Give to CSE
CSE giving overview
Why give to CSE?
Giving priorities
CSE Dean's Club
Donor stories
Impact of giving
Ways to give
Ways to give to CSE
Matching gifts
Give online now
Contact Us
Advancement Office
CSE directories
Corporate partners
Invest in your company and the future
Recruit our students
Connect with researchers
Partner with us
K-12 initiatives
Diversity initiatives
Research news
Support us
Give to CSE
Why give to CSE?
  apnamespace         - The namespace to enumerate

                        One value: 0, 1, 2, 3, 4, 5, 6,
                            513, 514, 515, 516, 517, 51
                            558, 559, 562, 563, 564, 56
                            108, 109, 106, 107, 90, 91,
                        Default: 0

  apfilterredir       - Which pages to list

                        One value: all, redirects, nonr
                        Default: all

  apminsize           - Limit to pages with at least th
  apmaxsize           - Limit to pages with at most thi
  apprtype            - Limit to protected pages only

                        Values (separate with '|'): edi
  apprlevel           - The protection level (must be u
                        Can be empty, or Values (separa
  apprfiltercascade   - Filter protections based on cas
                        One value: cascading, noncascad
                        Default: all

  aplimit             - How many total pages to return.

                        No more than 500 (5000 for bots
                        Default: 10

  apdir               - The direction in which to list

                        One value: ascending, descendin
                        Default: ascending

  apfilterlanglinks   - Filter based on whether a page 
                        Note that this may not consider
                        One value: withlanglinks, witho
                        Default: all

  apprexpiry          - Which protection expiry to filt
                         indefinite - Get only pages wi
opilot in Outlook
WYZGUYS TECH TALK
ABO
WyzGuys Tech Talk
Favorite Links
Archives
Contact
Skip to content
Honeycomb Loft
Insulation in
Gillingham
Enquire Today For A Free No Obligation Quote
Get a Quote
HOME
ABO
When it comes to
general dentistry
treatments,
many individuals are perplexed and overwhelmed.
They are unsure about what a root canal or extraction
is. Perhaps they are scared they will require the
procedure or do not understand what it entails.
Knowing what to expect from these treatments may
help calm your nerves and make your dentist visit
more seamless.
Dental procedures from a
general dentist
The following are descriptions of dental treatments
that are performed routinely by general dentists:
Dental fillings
==
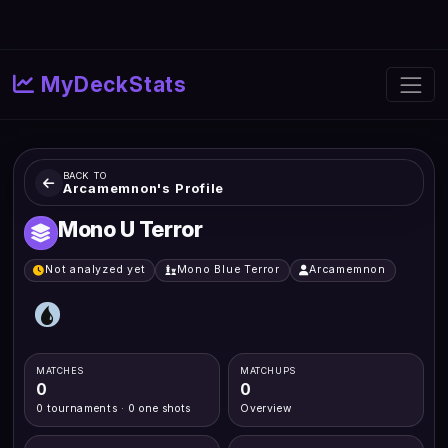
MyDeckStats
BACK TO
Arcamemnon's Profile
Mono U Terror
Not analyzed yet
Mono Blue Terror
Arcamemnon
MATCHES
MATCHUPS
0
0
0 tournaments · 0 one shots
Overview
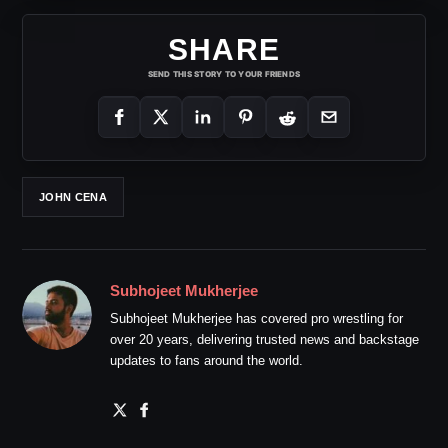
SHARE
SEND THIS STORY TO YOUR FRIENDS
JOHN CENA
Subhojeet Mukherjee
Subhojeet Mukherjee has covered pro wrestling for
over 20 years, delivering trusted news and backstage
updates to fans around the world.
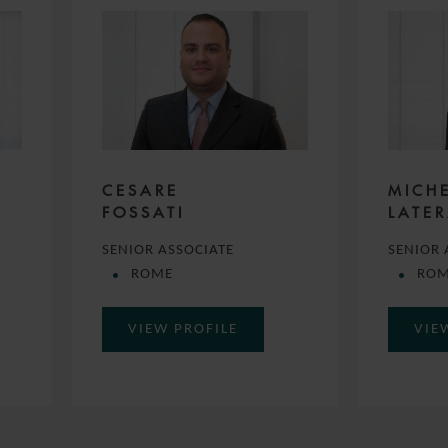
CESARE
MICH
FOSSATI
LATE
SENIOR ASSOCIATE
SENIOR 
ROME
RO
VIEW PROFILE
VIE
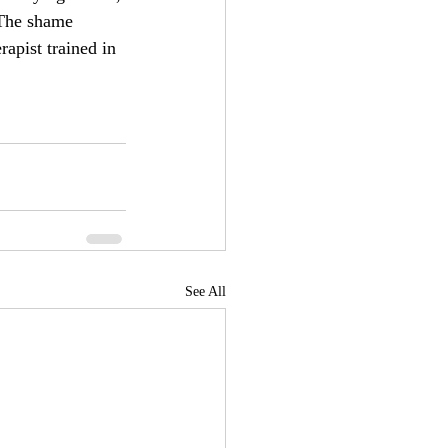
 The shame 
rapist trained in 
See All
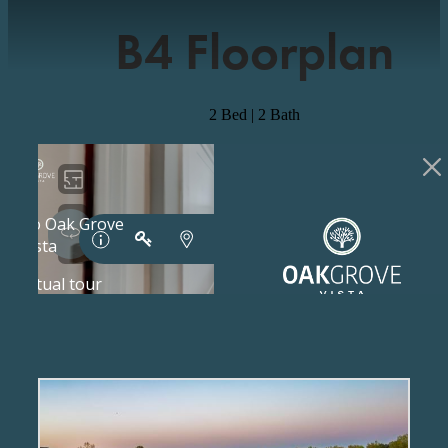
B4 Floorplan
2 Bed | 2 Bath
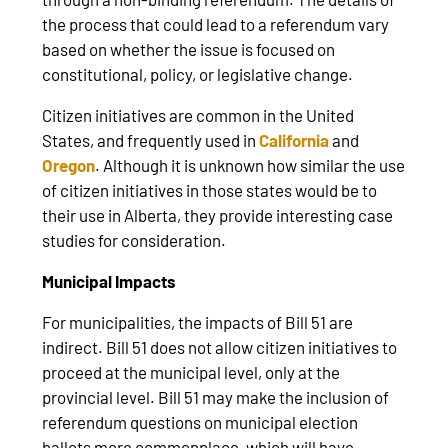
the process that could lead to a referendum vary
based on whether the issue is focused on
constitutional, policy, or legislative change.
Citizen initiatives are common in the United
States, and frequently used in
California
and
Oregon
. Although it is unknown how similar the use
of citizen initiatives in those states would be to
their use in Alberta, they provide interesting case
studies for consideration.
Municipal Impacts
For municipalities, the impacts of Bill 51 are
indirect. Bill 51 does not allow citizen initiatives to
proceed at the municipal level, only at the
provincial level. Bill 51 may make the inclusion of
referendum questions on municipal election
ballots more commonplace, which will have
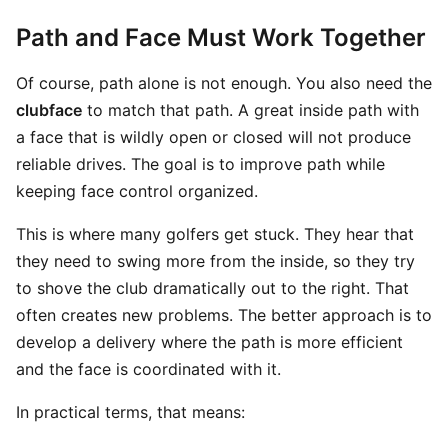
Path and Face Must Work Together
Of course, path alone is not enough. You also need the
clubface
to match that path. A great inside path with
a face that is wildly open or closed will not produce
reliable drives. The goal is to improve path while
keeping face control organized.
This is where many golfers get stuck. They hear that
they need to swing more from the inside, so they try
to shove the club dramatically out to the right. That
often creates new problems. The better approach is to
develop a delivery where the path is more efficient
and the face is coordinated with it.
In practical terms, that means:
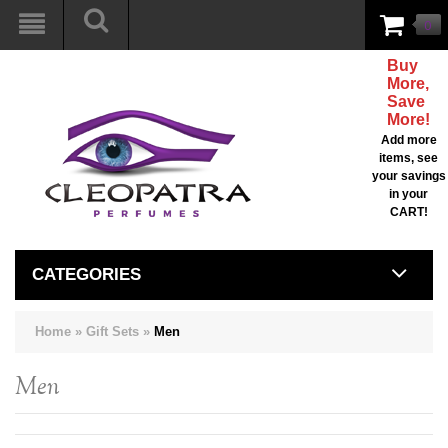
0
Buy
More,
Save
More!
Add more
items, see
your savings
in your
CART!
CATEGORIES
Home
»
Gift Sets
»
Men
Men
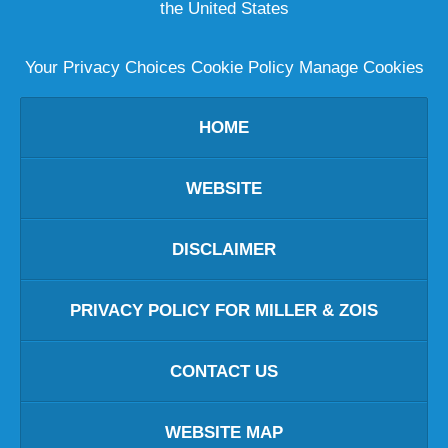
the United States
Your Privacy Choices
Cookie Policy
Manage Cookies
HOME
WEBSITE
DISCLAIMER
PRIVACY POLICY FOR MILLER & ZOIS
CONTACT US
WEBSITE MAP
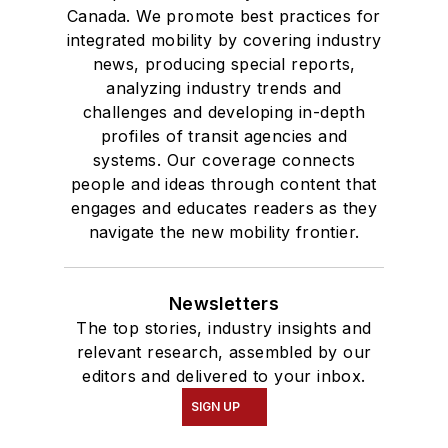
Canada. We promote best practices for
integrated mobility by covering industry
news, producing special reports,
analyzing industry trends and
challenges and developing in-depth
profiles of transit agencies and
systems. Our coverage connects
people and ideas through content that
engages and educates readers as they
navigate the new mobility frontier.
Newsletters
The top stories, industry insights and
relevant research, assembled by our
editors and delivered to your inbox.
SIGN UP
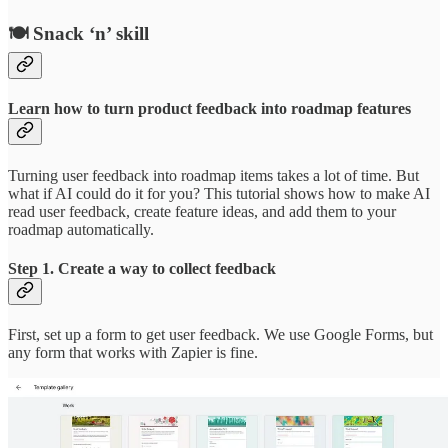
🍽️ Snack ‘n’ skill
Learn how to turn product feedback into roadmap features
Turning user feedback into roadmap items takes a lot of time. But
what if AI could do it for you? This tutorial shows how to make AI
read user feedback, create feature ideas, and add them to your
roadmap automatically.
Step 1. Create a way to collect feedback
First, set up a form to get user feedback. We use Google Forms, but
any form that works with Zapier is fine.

- DESCRIPTION OF THE TASK -
Look through the data above for the word "stories". Report each line where it occurs.

- ANSWER BOX -
Donor stories
The top stories, industry insights and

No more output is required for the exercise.